Intermittent failures correlating with KDC timeouts or LDAP referral loops reveal identity infrastructure, not database, as the root.

Pitfalls and Anti-Patterns

Choosing a Non-Selective Distribution Key

It seems intuitive to distribute by a business key, but low-cardinality keys (e.g., country_code) create hot partitions. Prefer high-cardinality, join-friendly keys shared across major fact tables.

Excessive Replication of Medium Tables

Replicating "small" tables that slowly grow beyond RAM budgets forces silent spills during joins. Monitor replicated table sizes and switch them to distributed once they cross a safe threshold.

Under-Provisioned Temp Volumes

Storing temp on shared disks with other analytics engines or backups multiplies jitter under batch contention. Temp should be isolated, fast, and sized for peak worst-case joins.

Unpinned UDF Environments

Installing Python wheels without pinning versions leads to random import errors across nodes after OS patching. Freeze per-node environments; rebuild deterministically.

Ignoring MTU Consistency

Mixed MTU across L2/L3 boundaries causes silent fragmentation and CPU burn. Always validate end-to-end MTU symmetry after any network change.

Step-by-Step Fixes

Fix A: Rebalance After Topology Changes

After adding or replacing nodes, confirm that data redistributes evenly. If maintenance ends early, you may have residual skew.

-- Check table-level distribution skew
SELECT table_schema, table_name, node_id, rows_on_node
FROM exa_dba_table_distribution
ORDER BY table_schema, table_name, rows_on_node DESC;

-- Trigger or resume rebalancing for specific tables (example approach)
ALTER TABLE MY_SCHEMA.BIG_FACT REORGANIZE;
-- Or for the entire schema, iterate via admin scripting

Schedule REORGANIZE during low-traffic windows and track progress by sampling exa_dba_table_distribution. Post-verify with plan times for representative joins.

Fix B: Repair Data Skew via Distribution Key Redesign

Identify hot joins and select a distribution key that aligns with the largest, most frequent join. Favor a high-cardinality column or a composite hash.

-- Evaluate candidate join columns for key selection
SELECT COUNT(DISTINCT a.join_key) AS d_a, COUNT(*) AS n_a,
       COUNT(DISTINCT b.join_key) AS d_b, COUNT(*) AS n_b
FROM FACT_A a JOIN FACT_B b ON a.join_key = b.join_key;

-- Implement a new distribution key
ALTER TABLE MY_SCHEMA.BIG_FACT DISTRIBUTE BY HASH(join_key);
ALTER TABLE MY_SCHEMA.BIG_FACT REORGANIZE;

Test critical queries before and after in a canary schema. Diff plan_hash and network bytes exchanged.

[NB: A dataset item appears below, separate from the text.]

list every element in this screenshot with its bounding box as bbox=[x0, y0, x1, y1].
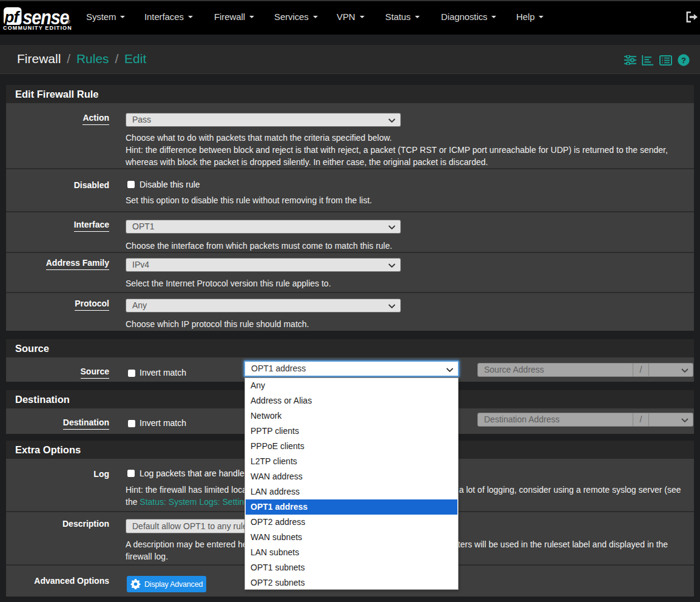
svg-text:sense: sense bbox=[23, 6, 69, 27]
svg-text:?: ? bbox=[681, 56, 686, 65]
svg-text:®: ® bbox=[66, 19, 70, 25]
svg-text:pf: pf bbox=[4, 8, 21, 26]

Fix C: Reduce Spill Through Memory-Aware Joins and Sorts

Rewrite queries to reduce intermediate cardinalities and leverage replicated dimensions where appropriate.

-- Example: early filter to reduce join size
WITH f AS (
  SELECT * FROM FACT_SALES
  WHERE sale_date BETWEEN DATE '2025-06-01' AND DATE '2025-06-30'
)
SELECT /*+ USE_REPL_TABLE(dim_customers) */
  f.*, d.segment
FROM f
JOIN dim_customers d ON f.customer_id = d.customer_id;

-- Monitor operator temp writes
SELECT operator_id, operator_name, temp_db_written
FROM exa_dba_operators
WHERE statement_id = <ID> AND temp_db_written > 0;

Consider pre-aggregating on the fact side before wide joins. If large sorts dominate, add appropriate ORDER BY only where needed.

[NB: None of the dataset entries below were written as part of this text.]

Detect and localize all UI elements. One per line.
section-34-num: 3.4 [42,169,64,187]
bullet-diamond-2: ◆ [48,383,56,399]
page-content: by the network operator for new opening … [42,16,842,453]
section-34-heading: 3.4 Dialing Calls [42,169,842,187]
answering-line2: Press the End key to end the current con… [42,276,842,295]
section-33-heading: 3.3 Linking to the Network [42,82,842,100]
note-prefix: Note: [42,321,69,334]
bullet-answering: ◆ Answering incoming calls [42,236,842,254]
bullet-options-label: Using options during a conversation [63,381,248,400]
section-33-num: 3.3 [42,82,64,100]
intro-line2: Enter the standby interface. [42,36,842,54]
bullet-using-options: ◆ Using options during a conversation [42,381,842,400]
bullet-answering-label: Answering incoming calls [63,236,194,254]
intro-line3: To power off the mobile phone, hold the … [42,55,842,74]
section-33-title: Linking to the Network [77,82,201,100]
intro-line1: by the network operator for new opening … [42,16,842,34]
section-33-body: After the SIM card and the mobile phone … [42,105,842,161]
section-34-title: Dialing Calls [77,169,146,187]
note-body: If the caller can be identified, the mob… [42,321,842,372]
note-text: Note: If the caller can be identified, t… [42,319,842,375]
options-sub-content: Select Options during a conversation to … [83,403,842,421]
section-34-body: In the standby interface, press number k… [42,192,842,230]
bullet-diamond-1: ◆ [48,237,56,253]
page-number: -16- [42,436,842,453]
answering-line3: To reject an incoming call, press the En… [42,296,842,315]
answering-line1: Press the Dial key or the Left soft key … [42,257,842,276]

Fix D: Standardize MTU and Validate Network Offloads

Align MTU across NICs, switches, and VLANs; disable problematic offloads if packet fragmentation persists.

# On Linux nodes (example)
ip link show dev eth0
ip link set dev eth0 mtu 9000

# Validate end-to-end with a don't-fragment probe
ping -M do -s 8972 <peer_node_ip>;

# Check NIC offloads
ethtool -k eth0 | grep -E '(tx|rx).*offload';

After changes, rerun heavy redistribution or exchange-heavy analytic queries and compare net_bytes_sent vs CPU usage per node.

Fix E: Harden UDF Environments

Pin interpreter versions and libraries; enforce deterministic builds per node.

-- Inside your UDF build pipeline
pip install --no-cache-dir -r requirements.txt
pip freeze | sort > requirements.lock

-- In Exasol, set UDF memory to a safe ceiling
ALTER SESSION SET SCRIPT_LANGUAGES = 'PYTHON3 JAVA R';
ALTER SESSION SET SCRIPT_MEMORY_LIMIT = 2048;  -- MB

Catch resource leaks by streaming in bounded batches and releasing buffers promptly. Log key metrics from within the UDF to a diagnostics table.

Fix F: Stabilize Authentication and Directory Queries

Ensure time sync, tune LDAP referrals, and cache group memberships for hot accounts.

# Check and enforce NTP/chrony sync
chronyc sources -v

-- Investigate slow logins
SELECT event_time, user_name, message
FROM exa_dba_audit_sessions
WHERE message LIKE '%LDAP%' OR message LIKE '%Kerberos%'
ORDER BY event_time DESC;

-- Create DB roles mirroring nested AD groups to avoid deep group expansion per login
CREATE ROLE ROLE_ANALYSTS;
GRANT ROLE ROLE_ANALYSTS TO USER JANE_D;
-- Map enterprise groups to roles via periodic sync job

If the organization uses cross-forest trusts, prefer explicit UPN suffixes and document the supported identity paths to reduce ambiguity.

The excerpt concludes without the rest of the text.